Today US intelligence and law enforcement agencies – the CIA, FBI and NSA – released a report stating in no uncertain terms that Russia conducted a campaign devoted to harming Hillary Clinton and helping Donald Trump win the presidency. The means of the campaign: hacking into Democratic Party servers, cooperating with Wikileaks to release harmful documents at the right times, and producing propaganda, misinformation and fake news painting Clinton in a bad light.
Up until Election Day, the expected goal of the campaign was to undermine the expected Clinton victory and faith in American democracy. Once Trump starting winning, however, the theme of ‘this is not democracy’ was quickly dropped in favour of praising the President-elect. The final conclusion of the report is that it is highly likely that the Russian government will run similar campaigns, after this one’s brilliant success. Looking at how Russia has already managed to muddy the waters over Ukraine – meanwhile destroying the Donbas region – this is a pretty terrifying prospect.
In just a few days, however, this unbelievable series of events – Russia helping elect ‘their man’ president of the United States – will no longer matter.
Trump has managed to break the news cycle – each outrage is only news until the next outrage, and none of it seems to sink in. This report will be news for a few days, until next Monday. On Monday, six of Trump’s cabinet nominees will have confirmation hearings in the Senate, and Trump will (finally) hold a press conference on his numerous business conflicts of interest. This will all be news for a few days, until Trump does something else awful. The media is being force-fed so much news, so much scandal and lies to dig into that they simply cannot deal with it all. It’s incredibly frustrating to have to watch this happen, and not know what to do about it. What’s the point of all the outrage if no one’s listening?
And that’s the thing the media has to deal with – who is listening? The populist right, the supporters of Trump, Wilders, Le Pen, Farage, and all the rest, have tuned out. They don’t trust the mainstream media to provide them with facts, and instead get their (fake) news from Facebook. How are you supposed to debate with someone who legitimately believes Hillary Clinton is a murderer? More worryingly, the ‘anti-imperialist’ left have a similar issue. Distrust of Western governments has led them to throw the baby out with the bathwater, losing all faith in Western institutions and experts as a whole. The prime example of this is Wikileaks, which has somehow gone from exposing US war crimes in Iraq to helping an authoritarian government pick sides in an election. But it’s also something I’ve noted at my (very progressive) university studies. The critical thought that’s so vital to academia can quickly turn into the belief that nothing is really true.
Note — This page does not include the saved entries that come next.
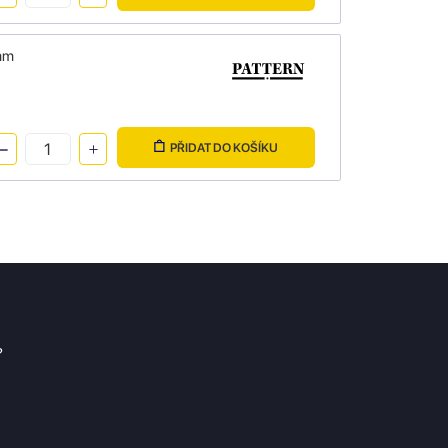
mm
PŘIDAT DO KOŠÍKU
?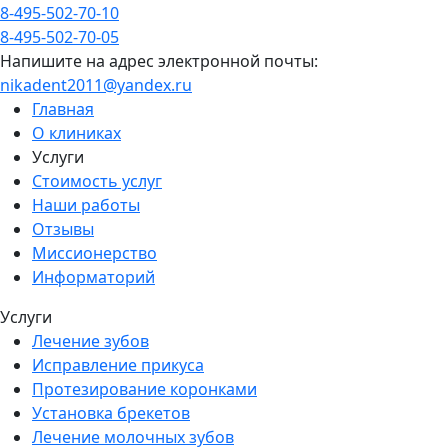
8-495-502-70-10
8-495-502-70-05
Напишите на адрес электронной почты:
nikadent2011@yandex.ru
Главная
О клиниках
Услуги
Стоимость услуг
Наши работы
Отзывы
Миссионерство
Информаторий
Услуги
Лечение зубов
Исправление прикуса
Протезирование коронками
Установка брекетов
Лечение молочных зубов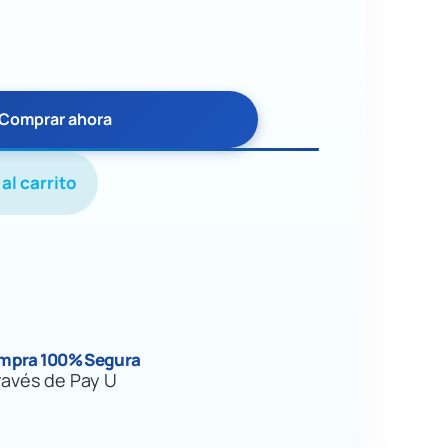
Comprar ahora
al carrito
mpra 100% Segura
ravés de Pay U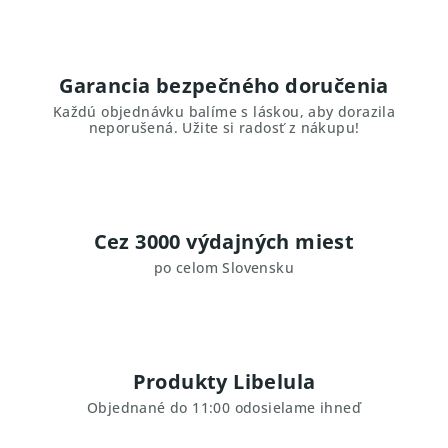
Garancia bezpečného doručenia
Každú objednávku balíme s láskou, aby dorazila
neporušená. Užite si radosť z nákupu!
Cez 3000 výdajných miest
po celom Slovensku
Produkty Libelula
Objednané do 11:00 odosielame ihneď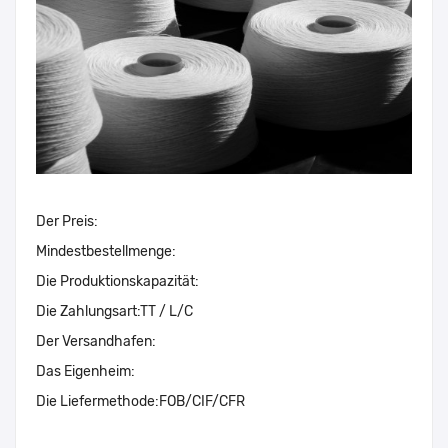
Der Preis:
Mindestbestellmenge:
Die Produktionskapazität:
Die Zahlungsart:
TT / L/C
Der Versandhafen:
Das Eigenheim:
Die Liefermethode:
FOB/CIF/CFR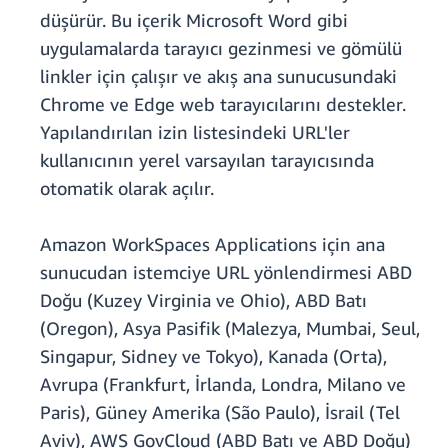
düşürür. Bu içerik Microsoft Word gibi
uygulamalarda tarayıcı gezinmesi ve gömülü
linkler için çalışır ve akış ana sunucusundaki
Chrome ve Edge web tarayıcılarını destekler.
Yapılandırılan izin listesindeki URL'ler
kullanıcının yerel varsayılan tarayıcısında
otomatik olarak açılır.
Amazon WorkSpaces Applications için ana
sunucudan istemciye URL yönlendirmesi ABD
Doğu (Kuzey Virginia ve Ohio), ABD Batı
(Oregon), Asya Pasifik (Malezya, Mumbai, Seul,
Singapur, Sidney ve Tokyo), Kanada (Orta),
Avrupa (Frankfurt, İrlanda, Londra, Milano ve
Paris), Güney Amerika (São Paulo), İsrail (Tel
Aviv), AWS GovCloud (ABD Batı ve ABD Doğu)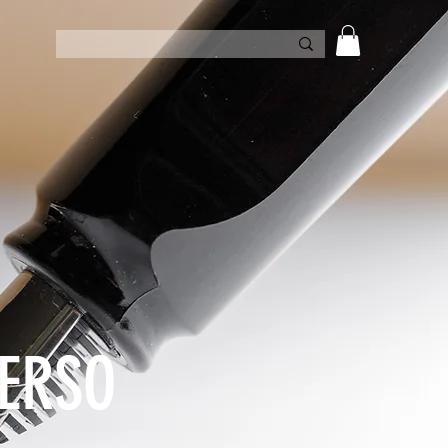
VERSO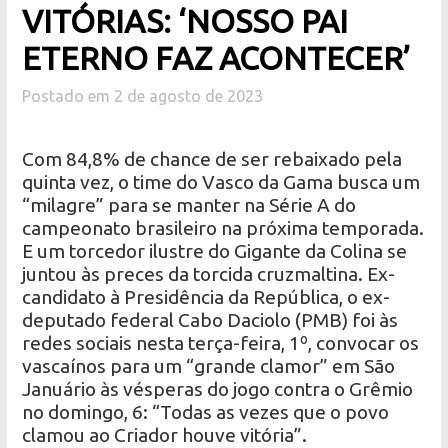
VITÓRIAS: ‘NOSSO PAI
ETERNO FAZ ACONTECER’
Postado em 2 de agosto de 2023
Com 84,8% de chance de ser rebaixado pela
quinta vez, o time do Vasco da Gama busca um
“milagre” para se manter na Série A do
campeonato brasileiro na próxima temporada.
E um torcedor ilustre do Gigante da Colina se
juntou às preces da torcida cruzmaltina. Ex-
candidato à Presidência da República, o ex-
deputado federal Cabo Daciolo (PMB) foi às
redes sociais nesta terça-feira, 1º, convocar os
vascaínos para um “grande clamor” em São
Januário às vésperas do jogo contra o Grêmio
no domingo, 6: “Todas as vezes que o povo
clamou ao Criador houve vitória”.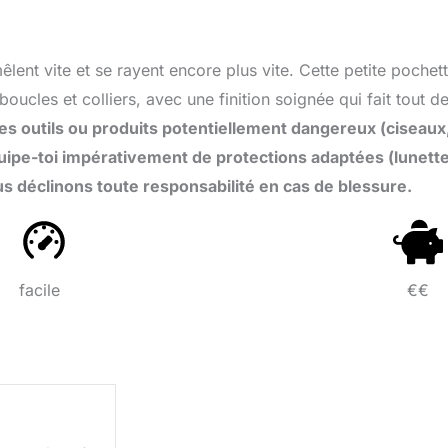
lent vite et se rayent encore plus vite. Cette petite pochett
ucles et colliers, avec une finition soignée qui fait tout d
 des outils ou produits potentiellement dangereux (ciseaux
quipe-toi impérativement de protections adaptées (lunett
ous déclinons toute responsabilité en cas de blessure.
facile
€€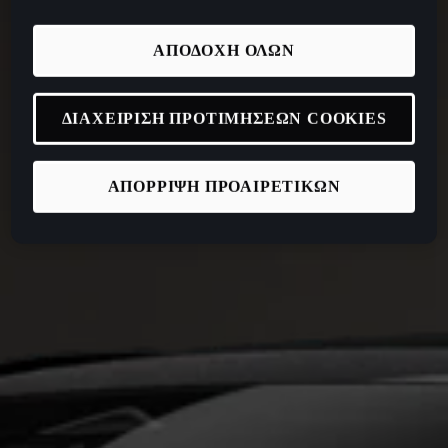
ΑΠΟΔΟΧΗ ΟΛΩΝ
ΔΙΑΧΕΙΡΙΣΗ ΠΡΟΤΙΜΗΣΕΩΝ COOKIES
ΑΠΟΡΡΙΨΗ ΠΡΟΑΙΡΕΤΙΚΩΝ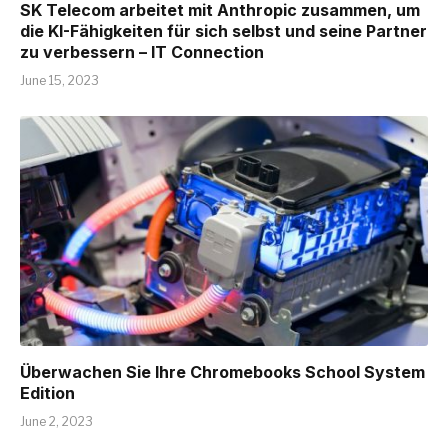
SK Telecom arbeitet mit Anthropic zusammen, um
die KI-Fähigkeiten für sich selbst und seine Partner
zu verbessern – IT Connection
June 15, 2023
Überwachen Sie Ihre Chromebooks School System
Edition
June 2, 2023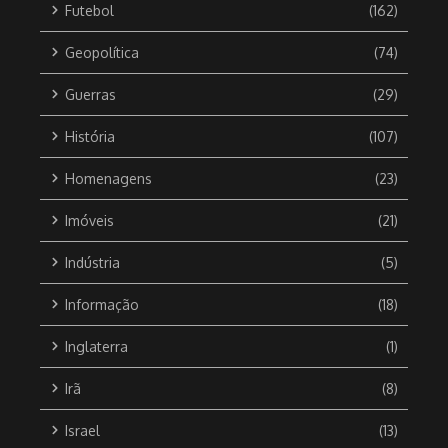
Futebol
(162)
Geopolítica
(74)
Guerras
(29)
História
(107)
Homenagens
(23)
Imóveis
(21)
Indústria
(5)
Informação
(18)
Inglaterra
(1)
Irã
(8)
Israel
(13)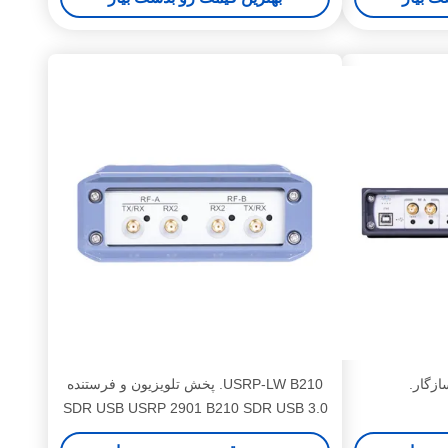
باند 160 مگاهرتز
USRP-LW B210. پخش تلویزیون و فرستنده
SDR USB USRP 2901 B210 SDR USB 3.0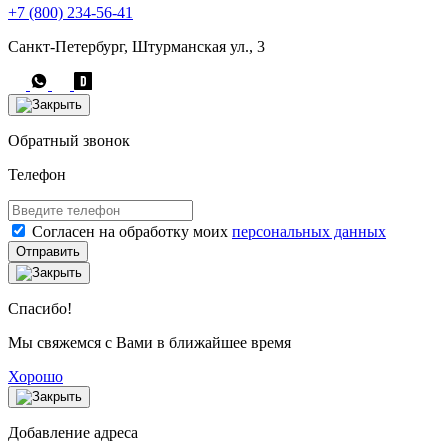
+7 (800) 234-56-41
Санкт-Петербург, Штурманская ул., 3
Обратный звонок
Телефон
Согласен на обработку моих
персональных данных
Отправить
Спасибо!
Мы свяжемся с Вами в ближайшее время
Хорошо
Добавление адреса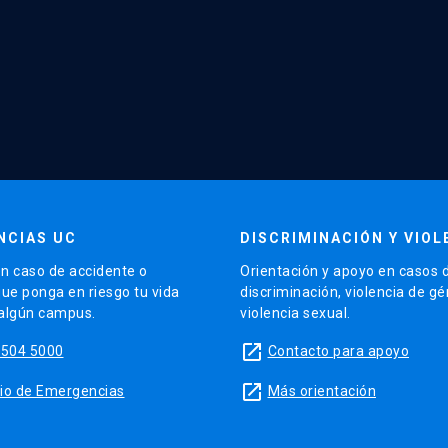
NCIAS UC
DISCRIMINACIÓN Y VIOL
n caso de accidente o
Orientación y apoyo en casos 
que ponga en riesgo tu vida
discriminación, violencia de g
 algún campus.
violencia sexual.
launch
5504 5000
Contacto para apoyo
launch
sitio de Emergencias
Más orientación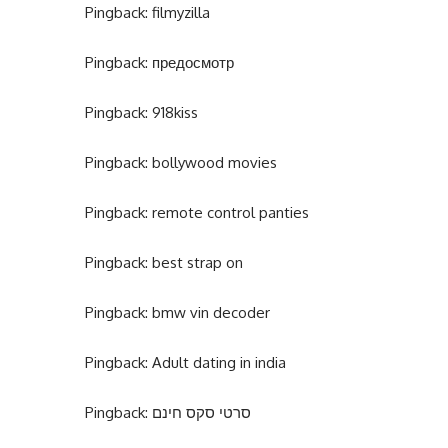
Pingback:
filmyzilla
Pingback:
предосмотр
Pingback:
918kiss
Pingback:
bollywood movies
Pingback:
remote control panties
Pingback:
best strap on
Pingback:
bmw vin decoder
Pingback:
Adult dating in india
Pingback:
סרטי סקס חינם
Where does this leave the discussions and arguments that are vital to liberal democracies? If we’re reduced to debating what is true and what isn’t, how do we get to what should be done and what shouldn’t? Just look at the President-elect’s Twitter – a continuous mix of lies, half-truths and unfounded accusations. How do you respond to that if we can’t even agree on what the truth is? In 15 days the President of the United States will be a man who embodies the death of truth. What will this do to American democracy and by extension European democracy?
These aren’t new observations, but it is something I find incredibly frustrating. As someone working with a student organisation dedicated to debate and diplomacy, who intends to work in think tanks or foreign policy, this is not exactly an encouraging picture. All of us need to think about how we talk with people we disagree with, and how to create real debate on the issues that affect us. But as for how to do so in what seems to be (hopefully temporarily) a post-truth era – I’m not yet sure where to start.